Regex for well-structured logs
Well-structured logs are a style of event formatting that is composed of a set of properties and are presented in the following way:
<name_of_property_1><assignment_character>
<value_of_property_1><delimiter_character>
<name_of_property_2><assignment_character>
<value_of_property_2><delimiter_character>
<name_of_property_3><assignment_character>
<value_of_property_3><delimiter_character>...
Use the following general guidelines:
- The <assignment_character> either '=' or ':' or a multi-character sequence such as '->'.
- The <delimiter_character> either a white space character (space or tab) or a list delimiter, such as a comma or semi-colon.
- The <value_of_property> and sometimes <name_of_property> are encapsulated in quotation marks or other wrapping characters.

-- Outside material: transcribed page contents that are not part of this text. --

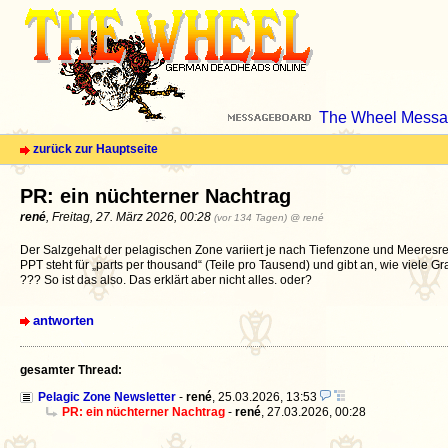
The Wheel Messa
zurück zur Hauptseite
PR: ein nüchterner Nachtrag
rené
, Freitag, 27. März 2026, 00:28
(vor 134 Tagen)
@ rené
Der Salzgehalt der pelagischen Zone variiert je nach Tiefenzone und Meeresr
PPT steht für „parts per thousand“ (Teile pro Tausend) und gibt an, wie viele
??? So ist das also. Das erklärt aber nicht alles. oder?
antworten
gesamter Thread:
Pelagic Zone Newsletter
-
rené
,
25.03.2026, 13:53
PR: ein nüchterner Nachtrag
-
rené
,
27.03.2026, 00:28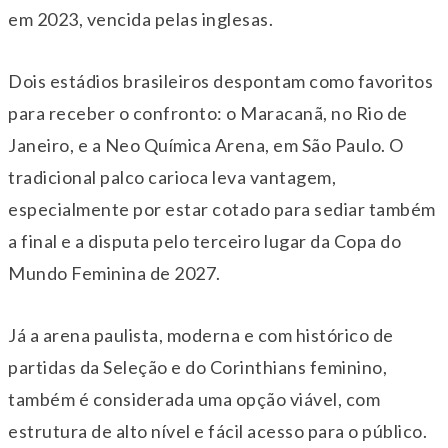
em 2023, vencida pelas inglesas.
Dois estádios brasileiros despontam como favoritos
para receber o confronto: o Maracanã, no Rio de
Janeiro, e a Neo Química Arena, em São Paulo. O
tradicional palco carioca leva vantagem,
especialmente por estar cotado para sediar também
a final e a disputa pelo terceiro lugar da Copa do
Mundo Feminina de 2027.
Já a arena paulista, moderna e com histórico de
partidas da Seleção e do Corinthians feminino,
também é considerada uma opção viável, com
estrutura de alto nível e fácil acesso para o público.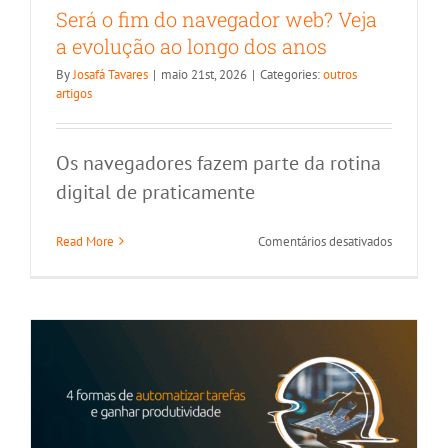
Será o fim do navegador web? Veja
a evolução ao longo dos anos
By
Josafá Tavares
|
maio 21st, 2026
|
Categories:
outros
artigos
Os navegadores fazem parte da rotina
digital de praticamente
4 maneiras de otimizar seu trabalho
em
Read More
Comentários desativados
com fluxos de automação
Será
o
Microsoft Power Automate
fim
do
navegado
web?
Veja
a
evolução
ao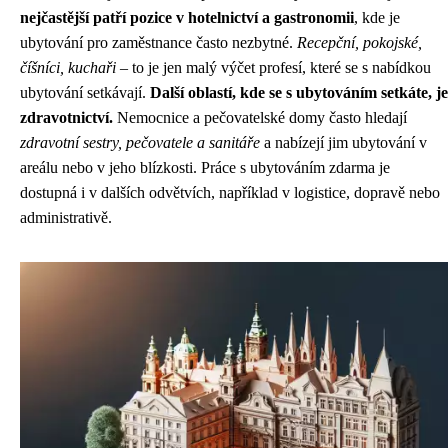
nejčastější patří pozice v hotelnictví a gastronomii
, kde je
ubytování pro zaměstnance často nezbytné.
Recepční, pokojské,
číšníci, kuchaři
– to je jen malý výčet profesí, které se s nabídkou
ubytování setkávají.
Další oblastí, kde se s ubytováním setkáte, je
zdravotnictví.
Nemocnice a pečovatelské domy často hledají
zdravotní sestry, pečovatele a sanitáře
a nabízejí jim ubytování v
areálu nebo v jeho blízkosti. Práce s ubytováním zdarma je
dostupná i v dalších odvětvích, například v logistice, dopravě nebo
administrativě.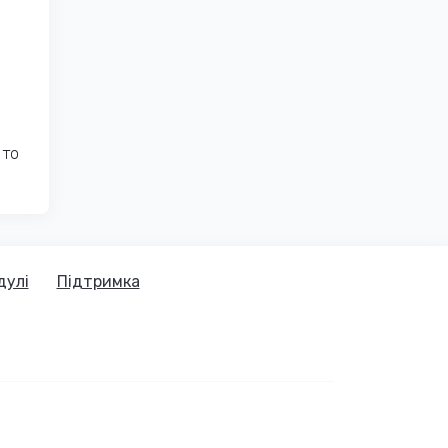
 то
дулі
Підтримка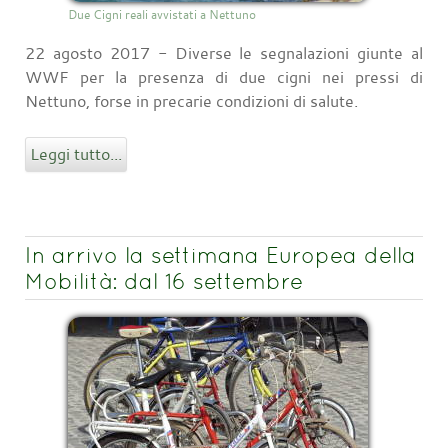
Due Cigni reali avvistati a Nettuno
22 agosto 2017 - Diverse le segnalazioni giunte al
WWF per la presenza di due cigni nei pressi di
Nettuno, forse in precarie condizioni di salute.
Leggi tutto...
In arrivo la settimana Europea della
Mobilità: dal 16 settembre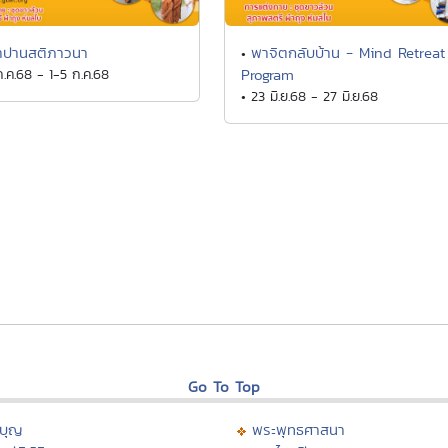
าปานสติภาวนา
พาจิตกลับบ้าน - Mind Retreat
•
ก.ค.68 - 1-5 ก.ค.68
Program
• 23 มิ.ย.68 - 27 มิ.ย.68
Go To Top
บุญ
พระพุทธศาสนา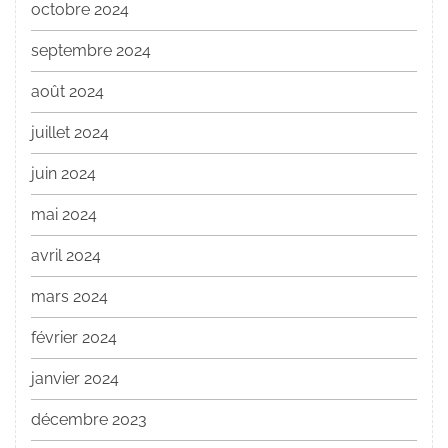
octobre 2024
septembre 2024
août 2024
juillet 2024
juin 2024
mai 2024
avril 2024
mars 2024
février 2024
janvier 2024
décembre 2023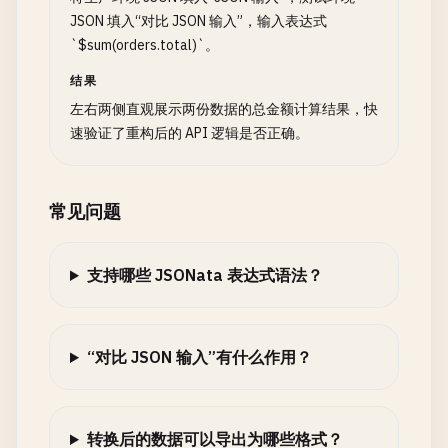
JSON 填入“对比 JSON 输入”，输入表达式
`$sum(orders.total)`。
结果
左右两侧直观展示两份数据的总金额计算结果，快
速验证了重构后的 API 逻辑是否正确。
常见问题
支持哪些 JSONata 表达式语法？
“对比 JSON 输入”有什么作用？
转换后的数据可以导出为哪些格式？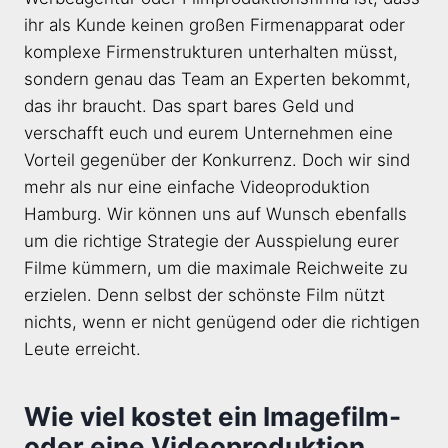
ihr als Kunde keinen großen Firmenapparat oder
komplexe Firmenstrukturen unterhalten müsst,
sondern genau das Team an Experten bekommt,
das ihr braucht. Das spart bares Geld und
verschafft euch und eurem Unternehmen eine
Vorteil gegenüber der Konkurrenz. Doch wir sind
mehr als nur eine einfache Videoproduktion
Hamburg. Wir können uns auf Wunsch ebenfalls
um die richtige Strategie der Ausspielung eurer
Filme kümmern, um die maximale Reichweite zu
erzielen. Denn selbst der schönste Film nützt
nichts, wenn er nicht genügend oder die richtigen
Leute erreicht.
Wie viel kostet ein Imagefilm-
oder eine Videoproduktion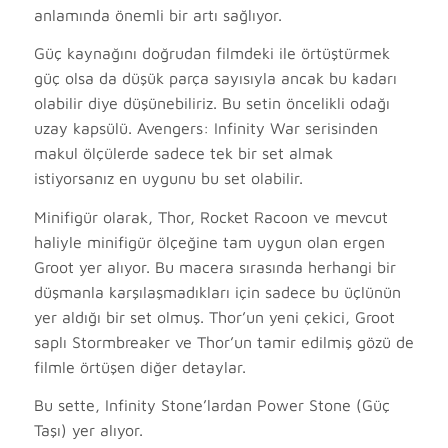
anlamında önemli bir artı sağlıyor.
Güç kaynağını doğrudan filmdeki ile örtüştürmek
güç olsa da düşük parça sayısıyla ancak bu kadarı
olabilir diye düşünebiliriz. Bu setin öncelikli odağı
uzay kapsülü. Avengers: Infinity War serisinden
makul ölçülerde sadece tek bir set almak
istiyorsanız en uygunu bu set olabilir.
Minifigür olarak, Thor, Rocket Racoon ve mevcut
haliyle minifigür ölçeğine tam uygun olan ergen
Groot yer alıyor. Bu macera sırasında herhangi bir
düşmanla karşılaşmadıkları için sadece bu üçlünün
yer aldığı bir set olmuş. Thor’un yeni çekici, Groot
saplı Stormbreaker ve Thor’un tamir edilmiş gözü de
filmle örtüşen diğer detaylar.
Bu sette, Infinity Stone’lardan Power Stone (Güç
Taşı) yer alıyor.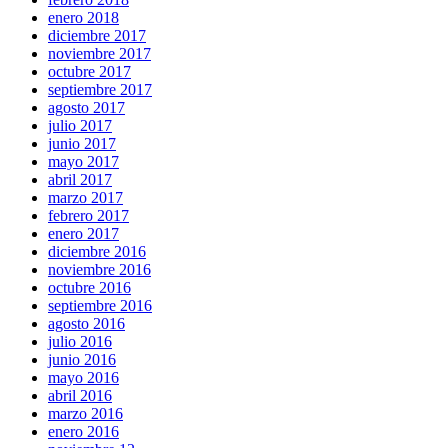
enero 2018
diciembre 2017
noviembre 2017
octubre 2017
septiembre 2017
agosto 2017
julio 2017
junio 2017
mayo 2017
abril 2017
marzo 2017
febrero 2017
enero 2017
diciembre 2016
noviembre 2016
octubre 2016
septiembre 2016
agosto 2016
julio 2016
junio 2016
mayo 2016
abril 2016
marzo 2016
enero 2016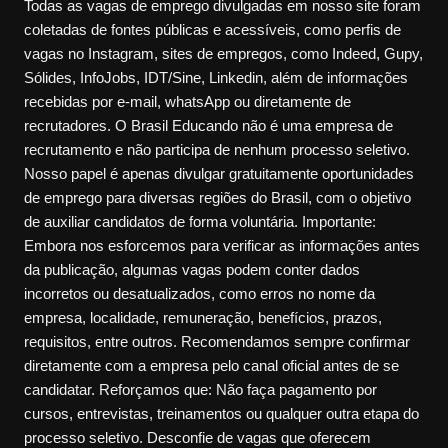
Todas as vagas de emprego divulgadas em nosso site foram
coletadas de fontes públicas e acessíveis, como perfis de
vagas no Instagram, sites de empregos, como Indeed, Gupy,
Sólides, InfoJobs, IDT/Sine, Linkedin, além de informações
recebidas por e-mail, whatsApp ou diretamente de
recrutadores. O Brasil Educando não é uma empresa de
recrutamento e não participa de nenhum processo seletivo.
Nosso papel é apenas divulgar gratuitamente oportunidades
de emprego para diversas regiões do Brasil, com o objetivo
de auxiliar candidatos de forma voluntária. Importante:
Embora nos esforcemos para verificar as informações antes
da publicação, algumas vagas podem conter dados
incorretos ou desatualizados, como erros no nome da
empresa, localidade, remuneração, benefícios, prazos,
requisitos, entre outros. Recomendamos sempre confirmar
diretamente com a empresa pelo canal oficial antes de se
candidatar. Reforçamos que: Não faça pagamento por
cursos, entrevistas, treinamentos ou qualquer outra etapa do
processo seletivo. Desconfie de vagas que oferecem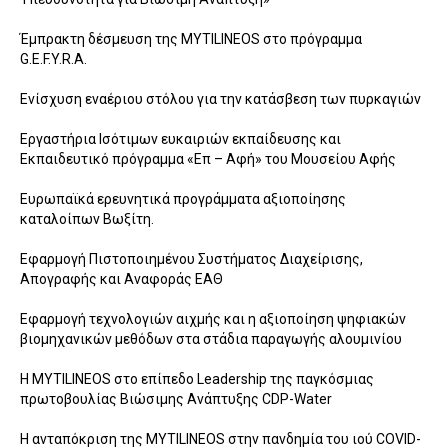
Έμπρακτη δέσμευση της MYTILINEOS στο πρόγραμμα
G.E.F.Y.R.A.
Ενίσχυση εναέριου στόλου για την κατάσβεση των πυρκαγιών
Εργαστήρια Ισότιμων ευκαιριών εκπαίδευσης και
Εκπαιδευτικό πρόγραμμα «Επ – Αφή» του Μουσείου Αφής
Ευρωπαϊκά ερευνητικά προγράμματα αξιοποίησης
καταλοίπων Βωξίτη.
Εφαρμογή Πιστοποιημένου Συστήματος Διαχείρισης,
Απογραφής και Αναφοράς ΕΑΘ
Εφαρμογή τεχνολογιών αιχμής και η αξιοποίηση ψηφιακών
βιομηχανικών μεθόδων στα στάδια παραγωγής αλουμινίου
Η MYTILINEOS στο επίπεδο Leadership της παγκόσμιας
πρωτοβουλίας Bιώσιμης Ανάπτυξης CDP-Water
Η ανταπόκριση της MYTILINEOS στην πανδημία του ιού COVID-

For example, consider a simple login event that is generated by a device or an application. The
device might report on the account of a user who logged in, the time the login occurred, and the IP
address of the computer from which the user logged in. A name/value pair-style event might look like
this
snippet:
<13>Sep 09 22:40:40 192.0.2.12 action=login accountname=JohnDoe clientIP=192.0.2.24
timestamp=01/09/2016 22:40:39 UTC
Note: The
string "<13>Sep 09 22:40:40 192.0.2.12" is a syslog header. The string is not part
of the event body.
The following table shows how the properties of the well-structured log example above, can be captured:
Property | Regex |
---|---|
action | action=(.*?)\t |
accountname | accountname=(.*?)\t |
clientIP | clientIP=(.*?)\t |
timestamp | timestamp=(.*?)\t |
The patterns that are enclosed within the brackets denote the capture group. Each regex in the table captures everything after the equal sign (=) and before the next tab character.